Try it
Leave out the pictures and reproduce all of the data exactly.

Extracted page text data
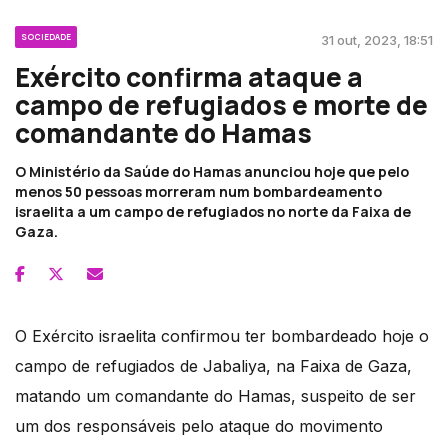
SOCIEDADE
31 out, 2023, 18:51
Exército confirma ataque a
campo de refugiados e morte de
comandante do Hamas
O Ministério da Saúde do Hamas anunciou hoje que pelo
menos 50 pessoas morreram num bombardeamento
israelita a um campo de refugiados no norte da Faixa de
Gaza.
O Exército israelita confirmou ter bombardeado hoje o
campo de refugiados de Jabaliya, na Faixa de Gaza,
matando um comandante do Hamas, suspeito de ser
um dos responsáveis pelo ataque do movimento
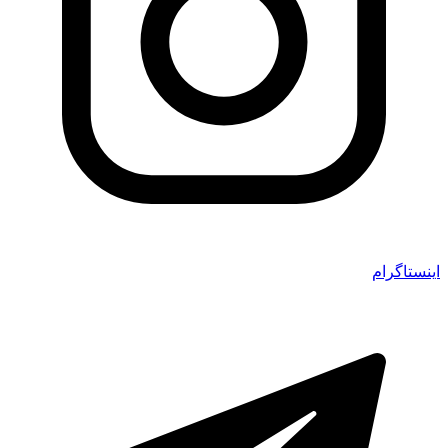
اینستاگرام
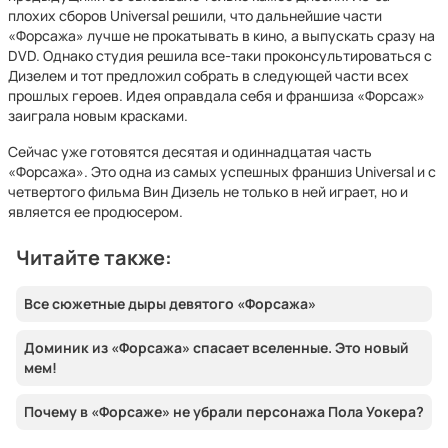
плохих сборов Universal решили, что дальнейшие части
«Форсажа» лучше не прокатывать в кино, а выпускать сразу на
DVD. Однако студия решила все-таки проконсультироваться с
Дизелем и тот предложил собрать в следующей части всех
прошлых героев. Идея оправдала себя и франшиза «Форсаж»
заиграла новым красками.
Сейчас уже готовятся десятая и одиннадцатая часть
«Форсажа». Это одна из самых успешных франшиз Universal и с
четвертого фильма Вин Дизель не только в ней играет, но и
является ее продюсером.
Читайте также:
Все сюжетные дыры девятого «Форсажа»
Доминик из «Форсажа» спасает вселенные. Это новый
мем!
Почему в «Форсаже» не убрали персонажа Пола Уокера?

Response to the task
SOCIEDADE
31 out, 2023, 18:51
Exército confirma ataque a
campo de refugiados e morte de
comandante do Hamas
O Ministério da Saúde do Hamas anunciou hoje que pelo
menos 50 pessoas morreram num bombardeamento
israelita a um campo de refugiados no norte da Faixa de
Gaza.
O Exército israelita confirmou ter bombardeado hoje o
campo de refugiados de Jabaliya, na Faixa de Gaza,
matando um comandante do Hamas, suspeito de ser
um dos responsáveis pelo ataque do movimento
اینستاگرام
плохих сборов Universal решили, что дальнейшие части
«Форсажа» лучше не прокатывать в кино, а выпускать сразу на
DVD. Однако студия решила все-таки проконсультироваться с
Дизелем и тот предложил собрать в следующей части всех
прошлых героев. Идея оправдала себя и франшиза «Форсаж»
заиграла новым красками.
Сейчас уже готовятся десятая и одиннадцатая часть
«Форсажа». Это одна из самых успешных франшиз Universal и с
четвертого фильма Вин Дизель не только в ней играет, но и
является ее продюсером.
Читайте также:
Все сюжетные дыры девятого «Форсажа»
Доминик из «Форсажа» спасает вселенные. Это новый
мем!
Почему в «Форсаже» не убрали персонажа Пола Уокера?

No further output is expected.